Data supplied Start Marker
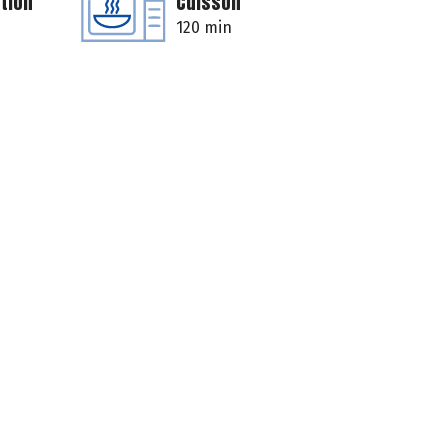
tion
Cuisson
120 min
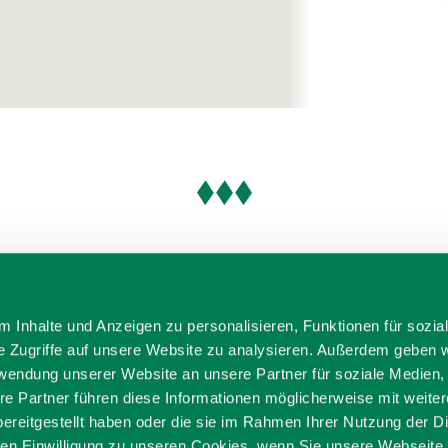
 Inhalte und Anzeigen zu personalisieren, Funktionen für sozia
e Zugriffe auf unsere Website zu analysieren. Außerdem geben w
rwendung unserer Website an unsere Partner für soziale Medien
re Partner führen diese Informationen möglicherweise mit weite
ereitgestellt haben oder die sie im Rahmen Ihrer Nutzung der D
n Einwilligung zu unseren Cookies, wenn Sie unsere Webseite 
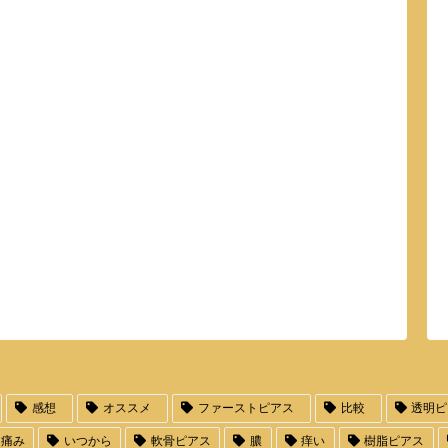
感想
オススメ
ファーストピアス
比較
透明ピ
痛み
いつから
軟骨ピアス
膿
痒い
樹脂ピアス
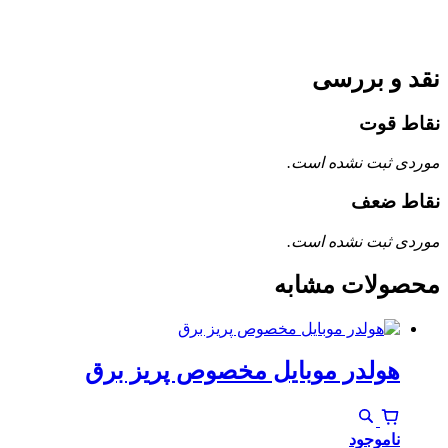
نقد و بررسی
نقاط قوت
موردی ثبت نشده است.
نقاط ضعف
موردی ثبت نشده است.
محصولات مشابه
هولدر موبایل مخصوص پریز برق
ناموجود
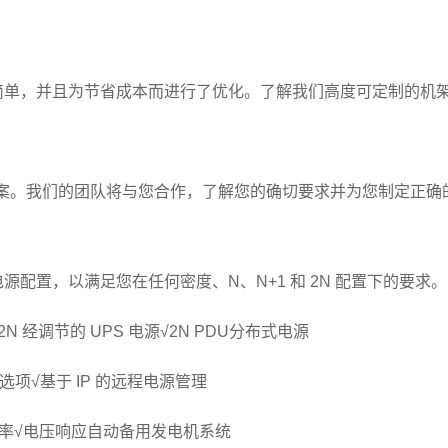
简单，并且为节省成本而进行了优化。了解我们高度可定制的机
方案。我们的团队将与您合作，了解您的确切要求并为您制定正确的解
配置，以满足您在任何密度、N、N+1 和 2N 配置下的要求
2N 经调节的 UPS 电源√2N PDU分布式电源
项√基于 IP 的远程电源管理
节功率√电压响应自动备用发电机系统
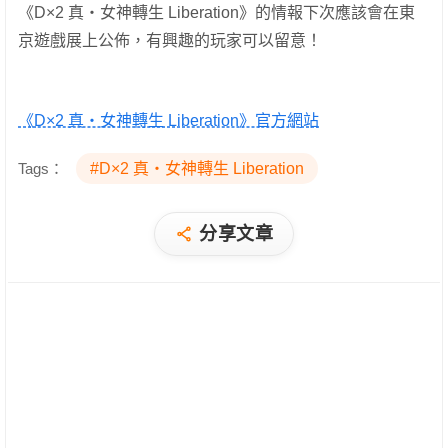
《D×2 真・女神轉生 Liberation》的情報下次應該會在東
京遊戲展上公佈，有興趣的玩家可以留意！
《D×2 真・女神轉生 Liberation》官方網站
Tags：
#D×2 真・女神轉生 Liberation
分享文章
Data supplied End Marker
- Work to complete
All of the data above should be quoted exactly, except for the pictures.

- Exercise answer
tion
Cuisson
120 min
 Inhalte und Anzeigen zu personalisieren, Funktionen für sozia
e Zugriffe auf unsere Website zu analysieren. Außerdem geben w
rwendung unserer Website an unsere Partner für soziale Medien
re Partner führen diese Informationen möglicherweise mit weite
ereitgestellt haben oder die sie im Rahmen Ihrer Nutzung der D
n Einwilligung zu unseren Cookies, wenn Sie unsere Webseite 
感想
オススメ
ファーストピアス
比較
透明ピ
痛み
いつから
軟骨ピアス
膿
痒い
樹脂ピアス
نقد و بررسی
نقاط قوت
موردی ثبت نشده است.
نقاط ضعف
موردی ثبت نشده است.
محصولات مشابه
هولدر موبایل مخصوص پریز برق
ناموجود
简单，并且为节省成本而进行了优化。了解我们高度可定制的机
方案。我们的团队将与您合作，了解您的确切要求并为您制定正确的解
配置，以满足您在任何密度、N、N+1 和 2N 配置下的要求
2N 经调节的 UPS 电源√2N PDU分布式电源
项√基于 IP 的远程电源管理
节功率√电压响应自动备用发电机系统
《D×2 真・女神轉生 Liberation》的情報下次應該會在東
京遊戲展上公佈，有興趣的玩家可以留意！
《D×2 真・女神轉生 Liberation》官方網站
Tags：
#D×2 真・女神轉生 Liberation
分享文章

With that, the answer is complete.